Dizi dizi diziler...

Malum Lost, Prison Break, Heroes filan derken, iyiden iyiye alıştık yabancı dizilere. Ben de açılışı her bir bölümünü merakla bekleyip, sıkılmadan izlediğim bi kaç diziden bahsederek yapayım dedim. Bahsi geçen dizilerden tadımlık birkaç bölüm izlemenizi tavsiye ederim. Belli mi olur belki seversiniz :)
Hustle

‘Our job is finding some one who wants something for nothing and then giving them nothing for something’

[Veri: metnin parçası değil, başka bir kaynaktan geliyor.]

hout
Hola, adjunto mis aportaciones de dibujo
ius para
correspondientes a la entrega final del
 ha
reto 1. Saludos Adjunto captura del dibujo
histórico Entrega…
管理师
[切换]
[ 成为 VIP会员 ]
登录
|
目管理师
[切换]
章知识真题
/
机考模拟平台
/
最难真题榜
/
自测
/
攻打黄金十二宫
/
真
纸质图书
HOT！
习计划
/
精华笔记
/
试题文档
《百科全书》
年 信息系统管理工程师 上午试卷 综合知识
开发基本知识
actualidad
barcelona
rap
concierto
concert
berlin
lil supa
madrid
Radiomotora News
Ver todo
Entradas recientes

Hepsi birbirinden yetenekli beş dolandırıcıdan oluşan bir ekiple birlikte yola çıkıyoruz. Amaçları diğer dolandırıcıları dolandırmak. Bi bakıma Robin Hood’un kendi hesabına çalışan versiyonu gibiler. Kötüden alıp kendi aralarında bölüşüyolar J Ön hazırlık gerektiren, ayrıntılı planlar yapıyor ve hayata geçiriyorlar. Hedefi seçerken prensipleri gayet basit. Hiç bir şey vermeden bir şeyler elde etmeye çalışan kötü adamları buluyor ve onlara bir şeyler karşılığında hiç bir şey veriyorlar. Diğer dolandırıcılardan en büyük farkları asla masum insanlara dokunmamaları. Sebebi de gayet mantıklı, dürüst bir adamı asla dolandıramazsın.

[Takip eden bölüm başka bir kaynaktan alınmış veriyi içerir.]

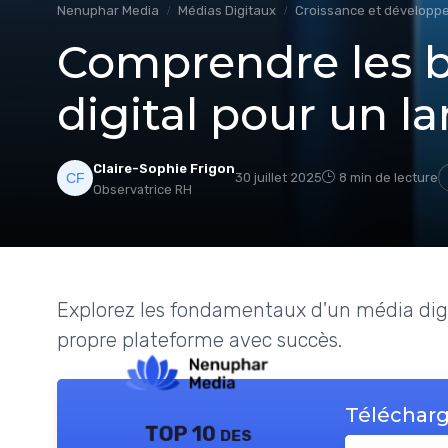
Nenuphar Media
Médias Digitaux
Croissance et développ
Comprendre les 
digital pour un l
Claire-Sophie Frigon
30 juillet 2025
8 min de lecture
Observatrice RH
Explorez les fondamentaux d'un média dig
propre plateforme avec succès.
Télécharg
TOP 10 des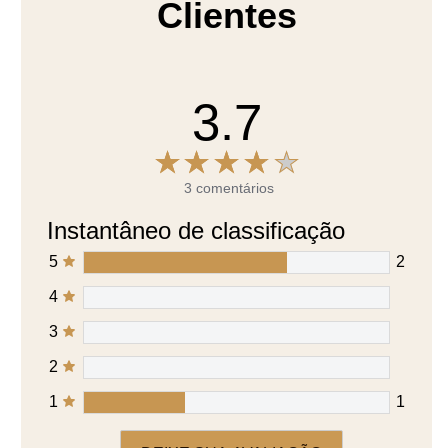
Clientes
3.7
3 comentários
Instantâneo de classificação
5
2
4
3
2
1
1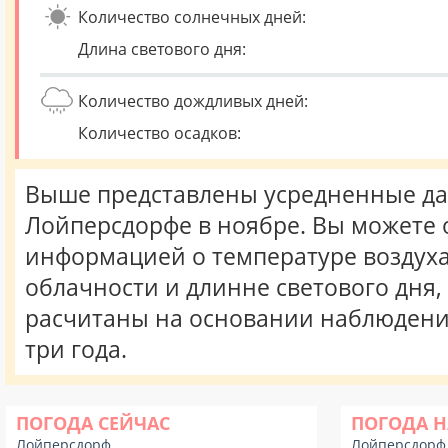
Количество солнечных дней:
Длина светового дня:
Количество дождливых дней:
Количество осадков:
Выше представлены усредненные да
Лойперсдорфе в ноябре. Вы можете 
информацией о температуре воздуха,
облачности и длинне светового дня
расчитаны на основании наблюдени
три года.
ПОГОДА СЕЙЧАС
ПОГОДА Н
Лойперсдорф
Лойперсдорф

Ocean ve ekibinin yaptıklarını izlerken keyif almışsanız diziden sıkılmanız için sebep yok.
Bir ara TNT de de yayınlanmış dizi 6 şar bölümlük 5 sezondan oluşuyor. BBC de yayınlanan dizinin 6. Sezonu da son bölümle bitmiş durumda.
The Mentalist
Üstat Sherlock Holmes e göre, imkansız olanı elediğinde geriye kalan, ne kadar olanaksız olursa olsun gerçektir. Gerçeğe ulaşmak için mantığına güvenir, gerekirse zor kullanır, kanuna aykırı davranır, inanmadığı tek şey vardır… doğaüstü güçler. Ne falcılarla işi olur ne de medyumlarla.
Esas adam Patrick Jane eski bir medyum olmasına rağmen, aslında tam da Holmes’un öğrencisi, hatta eşiti olacak bir adam. Medyum Jane, insanlara onlar hakkında kimsenin bilmediği sırlardan bahsederken yaptığı onların hareketlerini okumaktan fazlası değildir. O da Holmes gibi gözlem yapmaya, akla ve mantık zincirine inanır. Karakter okur, insanların mimik ve jestlerinden çıkarımlar yapar.

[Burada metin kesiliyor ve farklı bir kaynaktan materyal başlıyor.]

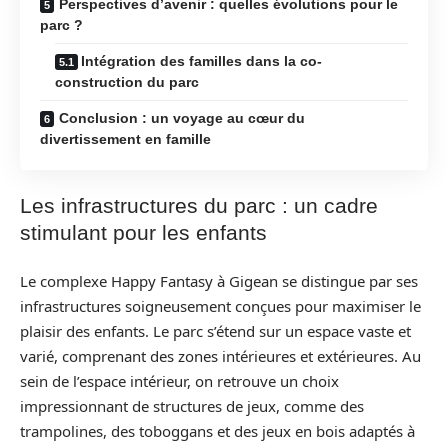
Perspectives d’avenir : quelles évolutions pour le
parc ?
Intégration des familles dans la co-
construction du parc
Conclusion : un voyage au cœur du
divertissement en famille
Les infrastructures du parc : un cadre
stimulant pour les enfants
Le complexe Happy Fantasy à Gigean se distingue par ses
infrastructures soigneusement conçues pour maximiser le
plaisir des enfants. Le parc s’étend sur un espace vaste et
varié, comprenant des zones intérieures et extérieures. Au
sein de l’espace intérieur, on retrouve un choix
impressionnant de structures de jeux, comme des
trampolines, des toboggans et des jeux en bois adaptés à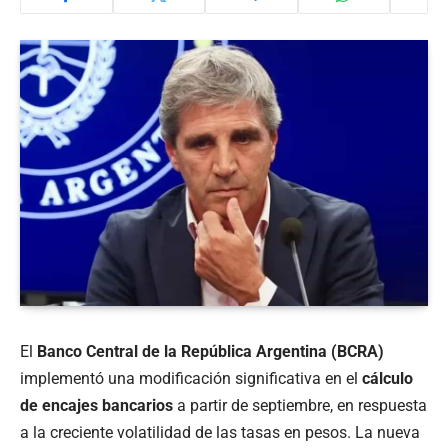
El
Banco Central de la República Argentina (BCRA)
implementó una modificación significativa en el
cálculo
de encajes bancarios
a partir de septiembre, en respuesta
a la creciente volatilidad de las tasas en pesos. La nueva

Sahte medyumlukla hızlı bir giriş yaptığı gösteri dünyasında hızla yükselirken karısı ve kızının öldürmesiyle bütün hayatı değişir. Eski işini bırakarak yeteneklerini bu defa suçluların yakalanmasına adar. Her ne kadar kanunun yanında yer alsa da hayattaki tek hedefi ailesinin katili olan Red John takma adlı adamı yakalamaktır ve bu uğurda karşısına çıkacak herhangi bir engeli ne pahasına olursa olsun aşmaya kararlıdır.
CSI ve Sherlock Holmes arası bir tatta sürüp giden dizinin ikinci sezonu tamamlanmış durumda. Türün meraklılarına tavsiyedir.
Grey’s Anatomy
Doktorlar ve onların heyecan dolu hayatları hakkında şimdiye kadar tonla dizi yayınlandı. Özellikle bi dönem Türkiye’de de ilk sezonları yayınlanan ER ın son sezonları halen hangisi olduğunu hatırlayamadığım bir kanalda yayınlanıyor. O dizi Amerika’da 15. sezonunla bir efsaneyi sonlandırırken, başka bir dizi emin adımlarla sezon sezon ilerliyor.
Grey’s Anatomy’nin asıl hikayesi bir genç kızın –aktristin ne kadar genç olduğu tartışılır- aşk hayatı üzerine kurulu. Kızımız tıp fakültesinden yeni mezun, tıbbın en çetin dalında, cerrahide intern. Köpekbalıkları ile dolu bir havuzda hayatta kalmaya çalışırken, bir yandan da hem aile dertleriyle hem de aşk hayatının garip sıkıntılarıyla cebelleşiyor.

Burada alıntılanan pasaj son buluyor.